Ghana Independence Act 1957
- Parliament of the United Kingdom
- Long title: An Act to make provision for, and in connection with, the attainment by the Gold Coast of fully responsible status within the British Commonwealth of Nations.
- Citation: 5 & 6 Eliz. 2. c. 6
- Territorial extent: United Kingdom

Dates
- Royal assent: 7 February 1957
- Commencement: 6 March 1957

Other legislation
- Amends: Merchant Shipping Act 1894; Visiting Forces (British Commonwealth) Act 1933; Colonial Stock Act 1934; Whaling Industry (Regulation) Act 1934; Emergency Powers (Defence) Act 1939; Ships and Aircraft (Transfer Restriction) Act 1939; British Nationality Act 1948; Merchant Shipping Act 1948; Income Tax Act 1952; Visiting Forces Act 1952;
- Amended by: Naval Discipline Act 1957; Emergency Laws (Repeal) Act 1959; Trustee Investments Act 1961; Diplomatic Privileges Act 1964; Statute Law (Repeals) Act 1969; Finance Act 1969; Statute Law (Repeals) Act 1976; Statute Law (Repeals) Act 1977; Interpretation Act 1978; British Nationality Act 1981; Copyright, Designs and Patents Act 1988; Merchant Shipping Act 1995; Armed Forces Act 2006;
- Relates to: Colonial Laws Validity Act 1865; Ceylon Independence Act 1947;

Text of statute as originally enacted

Revised text of statute as amended

= Ghana Independence Act 1957 =

Act of the Parliament of the United Kingdom

The Ghana Independence Act 1957 is an act of the Parliament of the United Kingdom that granted the Gold Coast fully responsible government within the British Commonwealth of Nations under the name of Ghana. The act received royal assent on 7 February 1957 and Ghana came into being on 6 March 1957.

==Background==

Independence within the British Commonwealth could not be attained by a dependent territory like the Gold Coast without legislation passed at Westminster. The main provisions of the act closely follow the Statute of Westminster 1931 (22 & 23 Geo. 5. c. 4) and the Ceylon Independence Act 1947 (11 & 12 Geo. 6. c. 7)). The grant of independence to the Gold Coast was achieved by two separate legislative operations, namely, the passing of the act and the making of the Ghana (Constitution) Order in Council 1957. A matter that complicated the legislation was that what was to become Ghana was not a single constitutional unit but rather four distinct areas:
- The Gold Coast Colony which was a Crown Colony and therefore part of Her Majesty's dominions;
- Ashanti which was likewise a Crown Colony and part of Her Majesty's dominions;
- the Northern Territories of the Gold Coast which was a British Protectorate and not part of Her Majesty's dominions; and
- British Togoland which was a United Nations trust territory and not part of Her Majesty's dominions.
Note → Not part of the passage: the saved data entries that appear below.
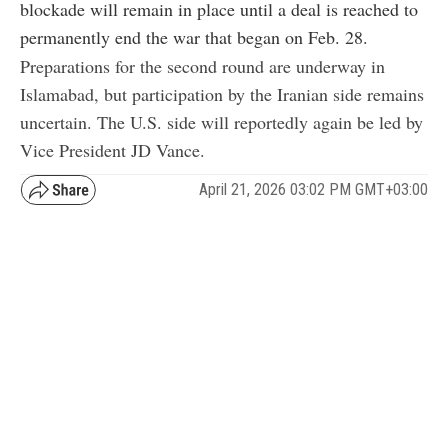
blockade will remain in place until a deal is reached to
permanently end the war that began on Feb. 28.
Preparations for the second round are underway in
Islamabad, but participation by the Iranian side remains
uncertain. The U.S. side will reportedly again be led by
Vice President JD Vance.
April 21, 2026 03:02 PM GMT+03:00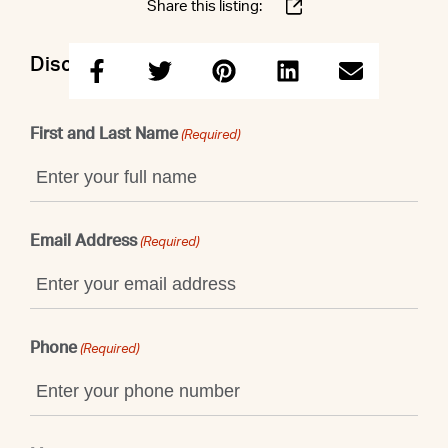
Share this listing:
Discuss this property with Shaun
First and Last Name
(Required)
Email Address
(Required)
Phone
(Required)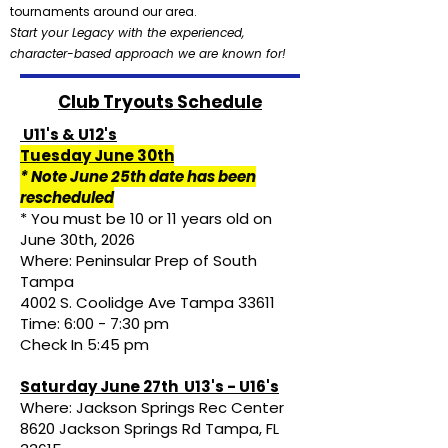
tournaments around our area.
Start your Legacy with the experienced,
character-based approach we are known for!
Club Tryouts Schedule
U11's & U12's
Tuesday June 30th
* Note June 25th date has been
rescheduled
* You must be 10 or 11 years old on
June 30th, 2026
Where: Peninsular Prep of South
Tampa
4002 S. Coolidge Ave Tampa 33611
Time: 6:00 - 7:30 pm
Check In 5:45 pm
Saturday June 27th U13's - U16's
Where: Jackson Springs Rec Center
8620 Jackson Springs Rd Tampa, FL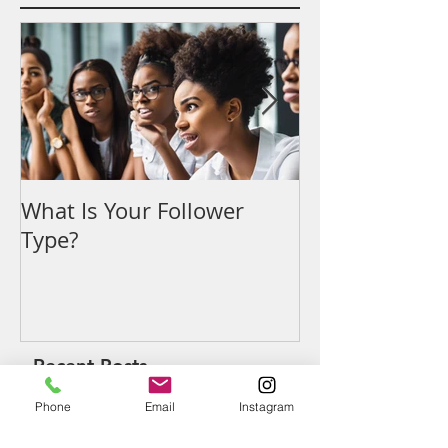
Featured Posts
What Is Your Follower
Denouncing t
Type?
Recent Posts
Phone
Email
Instagram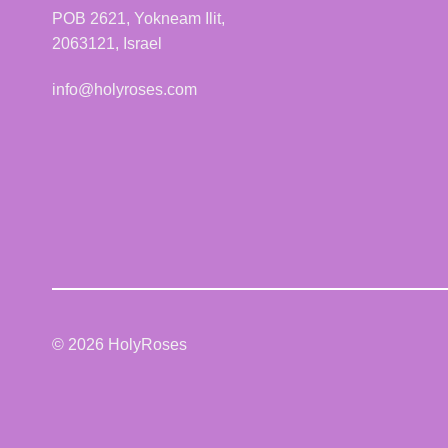
POB 2621, Yokneam Ilit,
2063121, Israel
info@holyroses.com
© 2026 HolyRoses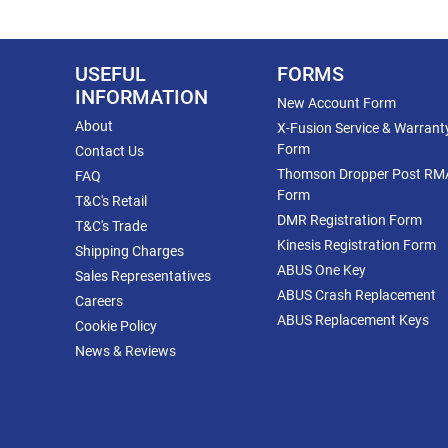
USEFUL
FORMS
INFORMATION
New Account Form
About
X-Fusion Service & Warrant
Form
Contact Us
Thomson Dropper Post RM
FAQ
Form
T&C's Retail
DMR Registration Form
T&C's Trade
Kinesis Registration Form
Shipping Charges
ABUS One Key
Sales Representatives
ABUS Crash Replacement
Careers
ABUS Replacement Keys
Cookie Policy
News & Reviews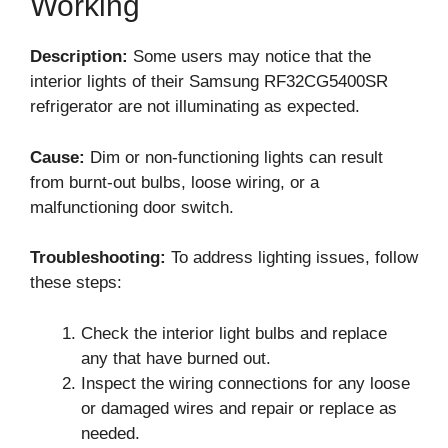
Working
Description:
Some users may notice that the
interior lights of their Samsung RF32CG5400SR
refrigerator are not illuminating as expected.
Cause:
Dim or non-functioning lights can result
from burnt-out bulbs, loose wiring, or a
malfunctioning door switch.
Troubleshooting:
To address lighting issues, follow
these steps:
Check the interior light bulbs and replace
any that have burned out.
Inspect the wiring connections for any loose
or damaged wires and repair or replace as
needed.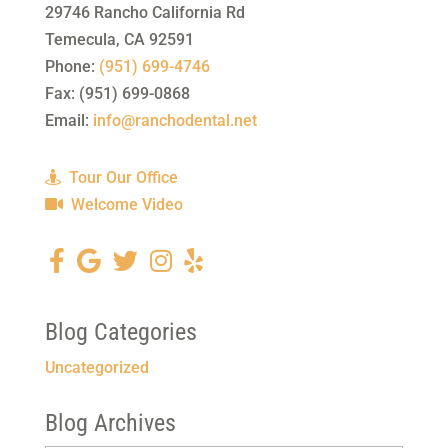
29746 Rancho California Rd
Temecula
,
CA
92591
Phone:
(951) 699-4746
Fax:
(951) 699-0868
Email:
info@ranchodental.net
Tour Our Office
Welcome Video
Blog Categories
Uncategorized
Blog Archives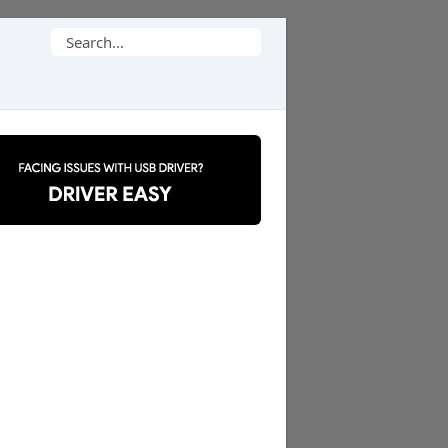
Search
for: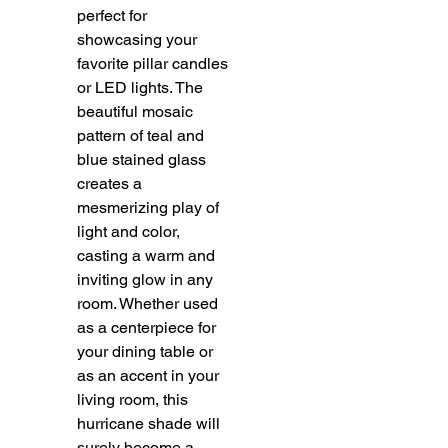
perfect for
showcasing your
favorite pillar candles
or LED lights. The
beautiful mosaic
pattern of teal and
blue stained glass
creates a
mesmerizing play of
light and color,
casting a warm and
inviting glow in any
room. Whether used
as a centerpiece for
your dining table or
as an accent in your
living room, this
hurricane shade will
surely become a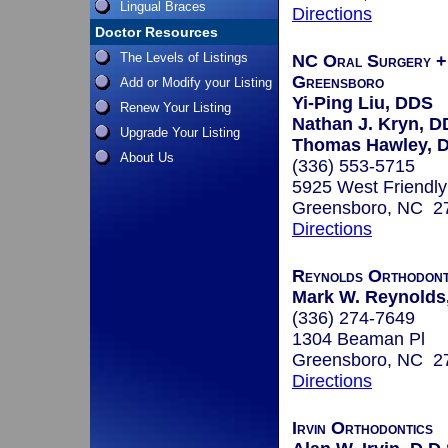
Lingual Braces
Directions
Doctor Resources
The Levels of Listings
NC Oral Surgery + 
Greensboro
Add or Modify your Listing
Yi-Ping Liu, DDS
Renew Your Listing
Nathan J. Kryn, 
Upgrade Your Listing
Thomas Hawley, 
About Us
(336) 553-5715
5925 West Friendly
Greensboro, NC 2
Directions
Reynolds Orthodont
Mark W. Reynolds,
(336) 274-7649
1304 Beaman Pl
Greensboro, NC 2
Directions
Irvin Orthodontics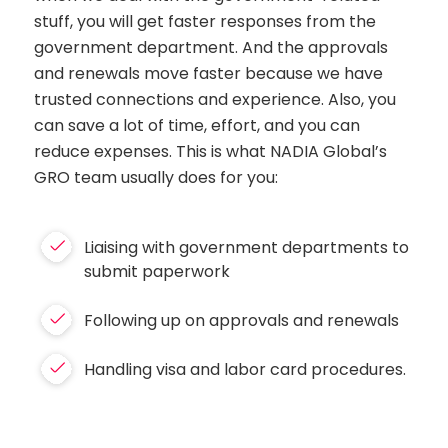
stuff, you will get faster responses from the
government department. And the approvals
and renewals move faster because we have
trusted connections and experience. Also, you
can save a lot of time, effort, and you can
reduce expenses. This is what NADIA Global’s
GRO team usually does for you:
Liaising with government departments to
submit paperwork
Following up on approvals and renewals
Handling visa and labor card procedures.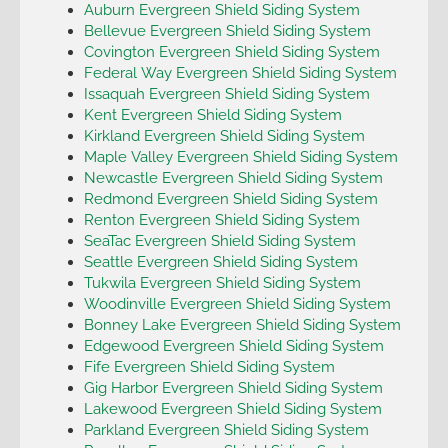
Auburn Evergreen Shield Siding System
Bellevue Evergreen Shield Siding System
Covington Evergreen Shield Siding System
Federal Way Evergreen Shield Siding System
Issaquah Evergreen Shield Siding System
Kent Evergreen Shield Siding System
Kirkland Evergreen Shield Siding System
Maple Valley Evergreen Shield Siding System
Newcastle Evergreen Shield Siding System
Redmond Evergreen Shield Siding System
Renton Evergreen Shield Siding System
SeaTac Evergreen Shield Siding System
Seattle Evergreen Shield Siding System
Tukwila Evergreen Shield Siding System
Woodinville Evergreen Shield Siding System
Bonney Lake Evergreen Shield Siding System
Edgewood Evergreen Shield Siding System
Fife Evergreen Shield Siding System
Gig Harbor Evergreen Shield Siding System
Lakewood Evergreen Shield Siding System
Parkland Evergreen Shield Siding System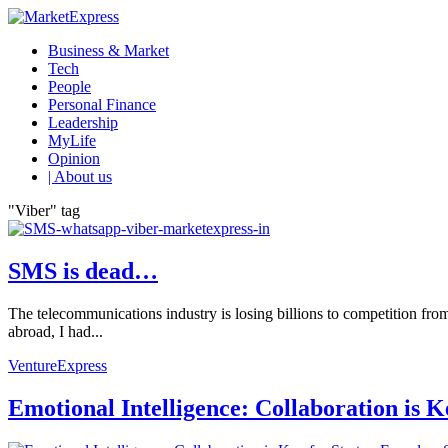
Business & Market
Tech
People
Personal Finance
Leadership
MyLife
Opinion
| About us
"Viber" tag
SMS is dead…
The telecommunications industry is losing billions to competition fro
abroad, I had...
VentureExpress
Emotional Intelligence: Collaboration is 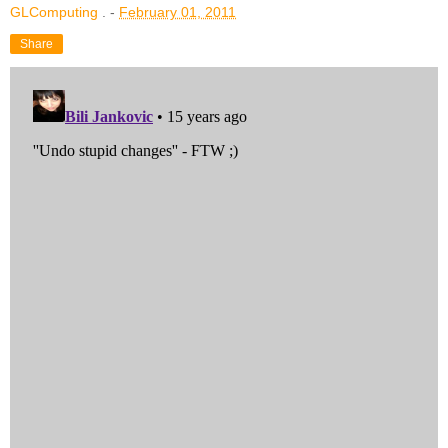
GLComputing
. -
February 01, 2011
Share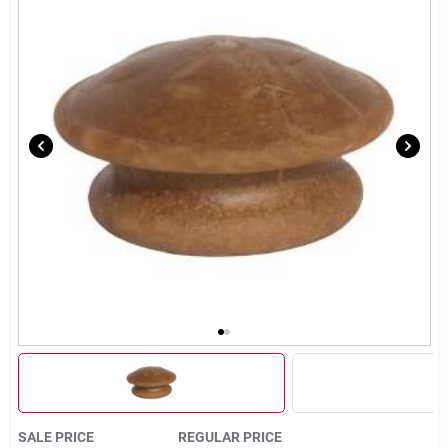
Brands
About Us
Sign In
Sign Up
Cart
SALE PRICE
REGULAR PRICE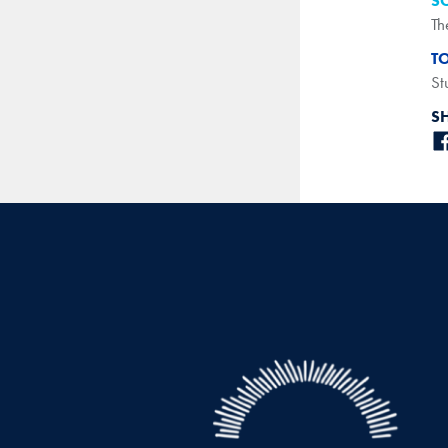
S
Th
T
St
S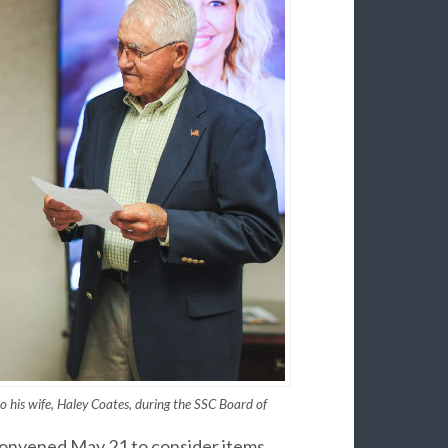
o his wife, Haley Coates, during the SSC Board of
convened May 21 to consider items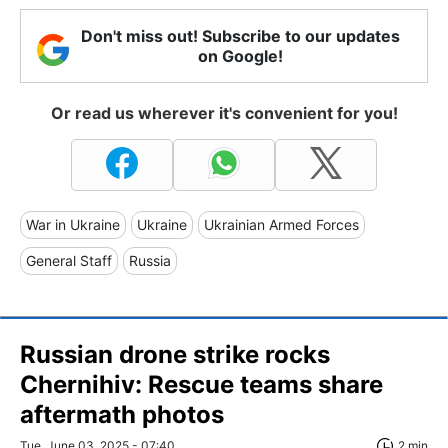
Don't miss out! Subscribe to our updates
on Google!
Or read us wherever it's convenient for you!
War in Ukraine
Ukraine
Ukrainian Armed Forces
General Staff
Russia
Russian drone strike rocks
Chernihiv: Rescue teams share
aftermath photos
Tue, June 03, 2025 - 07:40
2 min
With respect to the Northern Territories, the legislation terminated the agreements with the native chiefs on which the protectorate status was based. With respect to British Togoland, a referendum was held to determine the consent of its people to being united with the rest of what would become Ghana. With effect from when the act entered into force all of what became Ghana became part of Her Majesty's dominions as a single, unified dominion named Ghana.

==Road to Independence==

The independence legislation began to take shape following the return of the Convention People's Party to power at the Gold Coast general election of 1954. The party won 79 out of 104 seats. The Gold Coast government expressed its hope of achieving independence within the lifetime of the new assembly.

A dispute within the Gold Coast about the form of Constitution after independence was still unresolved as late as 1956. The same year the United Kingdom government publicly stated that provided it had the support of a "reasonable majority", the United Kingdom was prepared to legislate for the Gold Coast to have independence within the British Commonwealth. The Secretary of State for the Colonies added that "[f]ull membership of the Commonwealth is, of course, a different question and is a matter for consultation between all existing members of the Commonwealth." This distinction reflected the view that full Commonwealth membership required the consent of all Commonwealth members. Ultimately, Ghana's full Commonwealth membership was consented to by all Commonwealth members. The Commonwealth's agreement to this was announced by the United Kingdom prime minister on 21 February 1957. Letters patent constituting the office of the Governor-General of Ghana and royal instructions to the Governor-General were issued on 23 February 1957 and became effective on 6 March 1957. An Order in Council provided Ghana with its first constitution.

==Independence Day==

The 6 March independence date was chosen for its historical significance: On 6 March 1844, a group of Fante chiefs in Ghana had signed a treaty with the then British governor. That treaty, which became known as the Bond of 1844, came to symbolise the sovereignty of the local government of indigenous authorities.